Title of talk: Learning as tensor completion
Abstract: Function approximation from input and output data pairs constitutes a fundamental problem in supervised learning. Deep neural networks are currently the most popular method for this task, but they are not interpretable and they do not work well with limited training. Tsetlin machines learn logical clauses from the input-output data, which is more parsimonious and interpretable. In this work, I will explain that identifying a general nonlinear function y=ƒ (x_1, …, x_N) of categorical (e.g., binary) variables x_1, …, x_N from input-output examples can be viewed as a tensor completion problem. This is important because provably correct nonlinear function identification is possible in this way, under certain reasonable conditions. Furthermore, I will explain how to extend this approach to the case of multivariate functions of continuous variables, which are not tensors in their native form. I will illustrate how well this idea works, even with limited training data, using various real-world classification tasks. Time permitting, I will provide a sneak preview of recent work (joint with  Vladimir Zadorozhny) on interpretability.  

References: 
Nonlinear System Identification via Tensor Completion
N Kargas, ND Sidiropoulos, Proceedings of the AAAI Conference on Artificial Intelligence (AAAI)

Supervised learning and canonical decomposition of multivariate functions
N Kargas, ND Sidiropoulos, IEEE Transactions on Signal Processing 69, 1097-1107

Keynote Speaker 21 June 2022:
Dr. Veronique Ventos, Founding Head of Research, NukkAI and professor at University Paris Saclay.

Dr Véronique Ventos has a PhD in Artificial Intelligence and was an Associate Professor at Paris-Sud University where she investigated Logical Knowledge Representation and Symbolic Machine Learning. She is also a world reference in the field of AI applied to games.
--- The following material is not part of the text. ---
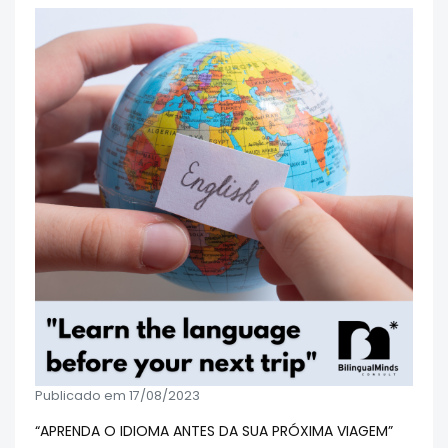
Publicado em 17/08/2023
“APRENDA O IDIOMA ANTES DA SUA PRÓXIMA VIAGEM”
In 2018 she cofounded NukkAI http://www.nukk.ai where as Head of Research she leads research on hybrid AI. NukkAI is committed to creating new generation AIs at the service of humans instead of replacing them and uses as a sandbox the game of Bridge which has resisted AI so far, unlike chess or Go.

In 2020 Forbes ranked Veronique Ventos 3rd woman defining the 21st Century AI movement

In 2022 her team achieved a major scientific breakthrough when Nook, the hybrid explainable AI designed by NukkAI, beat 8 world champions at a Bridge challenge that took place in Paris.
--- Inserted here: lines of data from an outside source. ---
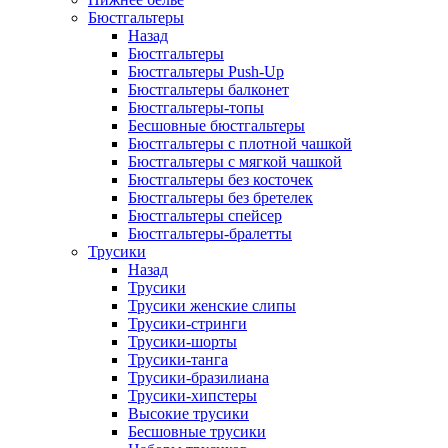
Бюстгальтеры
Назад
Бюстгальтеры
Бюстгальтеры Push-Up
Бюстгальтеры балконет
Бюстгальтеры-топы
Бесшовные бюстгальтеры
Бюстгальтеры с плотной чашкой
Бюстгальтеры с мягкой чашкой
Бюстгальтеры без косточек
Бюстгальтеры без бретелек
Бюстгальтеры спейсер
Бюстгальтеры-бралетты
Трусики
Назад
Трусики
Трусики женские слипы
Трусики-стринги
Трусики-шорты
Трусики-танга
Трусики-бразилиана
Трусики-хипстеры
Высокие трусики
Бесшовные трусики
Title of talk: Nook: a new generation AI dedicated to the game of Bridge
Abstract: On March 25 2022, at the end of a two-day Bridge tournament against eight world champions the Bridge AI Nook was declared victorious. This is a world première the game of bridge still being a great challenge to Artificial Intelligence.

NooK is a new generation AI according to several aspects. The first one is related to the fact that Nook is hybrid since it is made up of symbolic rule-based modules and neural network one. Rather than learning by playing a huge amount of games, it begins by recovering and modeling human expertise in a Background Knowledge described using a relational logic. Moreover Nook is able to provide explanations related to each decision.  

The robot is  developed by NukkAI, a French start-up that we will present at the start of the talk. In the following we will give the basics of the game of bridge and its distinguishing characteristics from other mind games The other two parts will be devoted to the challenge and the description of the NooK modules.